This topic describes how to use a Function Compute node in DataWorks to call a Function Compute service and periodically add watermarks to incremental PDF files in Object Storage Service (OSS).
Background information
DataWorks allows you to use a Function Compute node to call a Function Compute service. You can perform custom configurations for various features in a Function Compute service and then use a Function Compute node in DataWorks to call the service.
Prerequisites
DataWorks is activated. For more information, see Purchase guide.
Function Compute is activated. For more information, see Quickly create a function.
You have activated OSS. For more information, see Activate OSS. Create an OSS bucket and upload the PDF files that require watermarks. In this example, create a directory named 2023-08-15 in the bucket
bucket-testxxxx, and uploadexample.pdfto that directory.
Limits
Feature limits
DataWorks supports invoking only event functions. It does not support invoking HTTP functions. Therefore, if you want to periodically schedule functions in DataWorks, you must create an event function that handles event requests. For more information about function types, see Function types.
Region availability
Function Compute nodes are available in workspaces in the following regions: China (Hangzhou), China (Shanghai), China (Beijing), China (Shenzhen), China (Chengdu), China (Hong Kong), Singapore, Malaysia (Kuala Lumpur), Indonesia (Jakarta), Germany (Frankfurt), UK (London), US (Silicon Valley), and US (Virginia).
Step 1: Deploy the PDF watermarking application
Log on to the Function Compute console. In the navigation pane on the left, click Applications.
On the Applications page, click Create Application. Select Create Application from Template. On the File Processing tab, find PDF Watermarking. Hover over the card and click Create Now.
NoteThe source code for the PDF Watermarking application is available on GitHub. This application adds watermarks to PDF files in OSS and writes them back to the same OSS path.
On the Create Application page, select Deploy Directly. Then select a Region and an OSS bucket name. Keep all other settings at their defaults unless you have specific requirements. Click Create and Deploy Default Environment.
Parameter
Description
Deployment type
In this example, select Deploy Directly.
Application name
A valid name is generated automatically. Change it as needed.
Role name
The default role is AliyunFCServerlessDevsRole. Configure its policy as needed.
When you deploy applications in Serverless Application Center, make sure that Function Compute is granted with the required permissions. For example, some permissions are required when you deploy specific service and function resources and access other Alibaba Cloud services, such as Virtual Private Cloud (VPC), File Storage NAS (NAS), and Simple Log Service. First of all, you must associate a RAM role with the application or environment and set Function Compute as the trusted service.
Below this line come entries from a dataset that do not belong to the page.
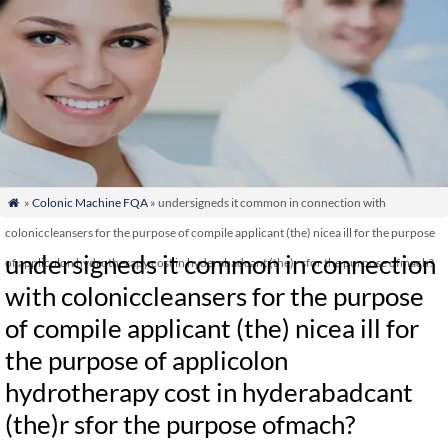
»
Colonic Machine FQA
» undersigneds it common in connection with

coloniccleansers for the purpose of compile applicant (the) nicea ill for the purpose
undersigneds it common in connection
of applicolon hydrotherapy cost in hyderabadcant (the)r sfor the purpose ofmach?
with coloniccleansers for the purpose
of compile applicant (the) nicea ill for
the purpose of applicolon
hydrotherapy cost in hyderabadcant
(the)r sfor the purpose ofmach?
Then, Service Application Center can call the AssumeRole operation to obtain a Security Token Service (STS) token and assume the RAM role to access Alibaba Cloud services.
To simplify authorization, Serverless Application Center provides the default role AliyunFCServerlessDevsRole. This role has the permissions on some Alibaba Cloud resources that are accessed by Service Application Center. You can log on to the Resource Access Management (RAM) console to view the permissions of the AliyunFCServerlessDevsRole role.
Region
The region where you create the application. When you select an OSS bucket name later, you can choose only buckets in this region.
Service name
A valid name is generated automatically. Change it as needed. (This parameter is not required for FC 3.0.)
Function name
A valid name is generated automatically. Change it as needed.
Time zone
The time zone for the selected region is selected automatically. Change it as needed.
OSS bucket name
Select only buckets in the same region as the application.
RAM role ARN
The default role is AliyunFcDefaultRole. Change it as needed.
To simplify authorization, Function Compute provides a system default service role: AliyunFcDefaultRole. This role includes permissions for Function Compute to access some cloud resources. For instructions on creating and attaching the default role AliyunFcDefaultRole, see Step 1: Activate Function Compute.
NoteIf the application requires additional permissions during creation, click Go to Authorization.
On the application details page, wait until the Deployment Status shows Deployed Successfully.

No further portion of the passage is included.